Thursday, February 7, 2019
I began teaching law about 10 years ago, at a time when blogging was relatively new, but already old enough to seem only a partially, rather than a totally, suspect and outré activity. For new law professors, blogging represented a way--comparatively low-cost and easy--to begin to make connections and meet other people. Before blogging, I had always considered myself a (proud) luddite but unlike some of my junior colleagues, I made use of blogging fairly liberally in those days for networking. Dan Markel invited me to guest blog over at Prawfsblawg, and as far as I can reconstruct it, my first blog was this one "against novelty" in May 2009.
After a few repeat stints at Prawfs, Rick asked me over to Mirror of Justice in the fall of 2010, where my first post was about my review of what was then a new book by MOJ denizen, Steve Shiffrin.

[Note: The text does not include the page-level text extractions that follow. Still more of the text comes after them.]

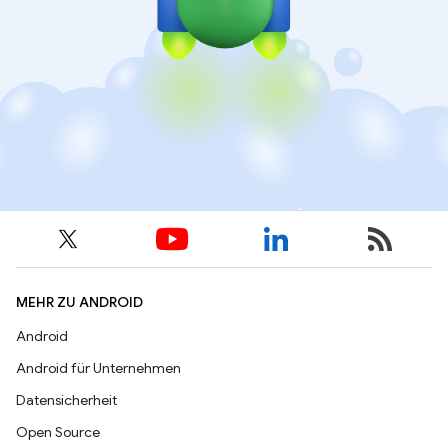
MEHR ZU ANDROID
Android
Android für Unternehmen
Datensicherheit
Open Source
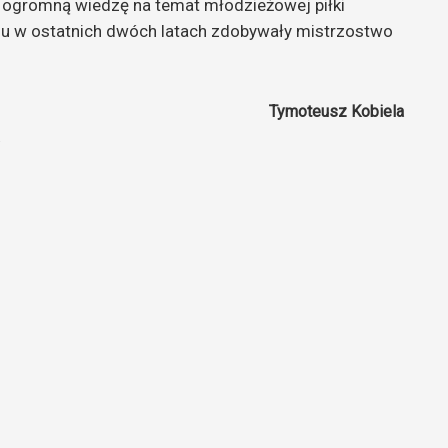
 ogromną wiedzę na temat młodzieżowej piłki
alu w ostatnich dwóch latach zdobywały mistrzostwo
Tymoteusz Kobiela
a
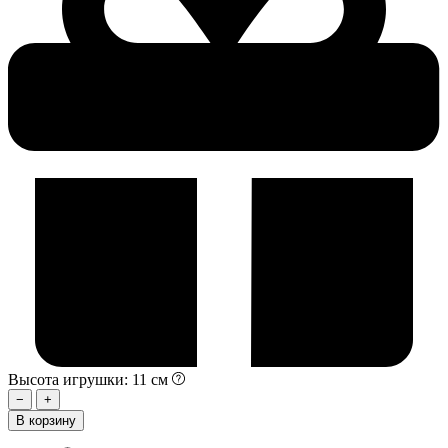
Высота игрушки: 11 см
−
+
В корзину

At that time, a lot of my scholarly focus was in criminal law, and I was especially interested in the idea that there was something distinctive about criminal law that differentiated it from other disciplines. This old post from back in those days--on the smoldering core of criminal law--was in that vein.
One nice thing about retrospective moments like this is that they allow one to think about themes that bind together one's work in a very general way. That post and several others from the earlier days reflect a much broader issue that has interested me over the years: namely, what multifarious sets of values and principles we can glean about the law from the way in which it actually exists and is practiced in our world. From the bottom up, as it were. In criminal law, law and religion, free speech, constitutional adjudication, and (now) constitutional interpretation (in a new article on the Supreme Court's use of tradition to inform constitutional meaning...more soon), I often find myself drawn to the theme of taking the practices immanent in law as reflecting a set of views, or even a mood about, or perhaps a general orientation toward, the legal and political world that is worth investigating and studying. To see what we can squeeze out of what it is now, rather than of what it might or ought to be. At Mirror of Justice, I've sometimes tried to think about how those practical realities about law, as I perceive them, inform and are informed by Catholic ideas.
But enough of this tedious navel-gazing. Mostly what I want to say now is that Mirror of Justice has been a place of true scholarly community for me. I have met some of my closest friends in the legal academy through this blog. It has been a source of fellowship and friendship for me over the years. If it has run its course, I will miss it. Ave atque vale!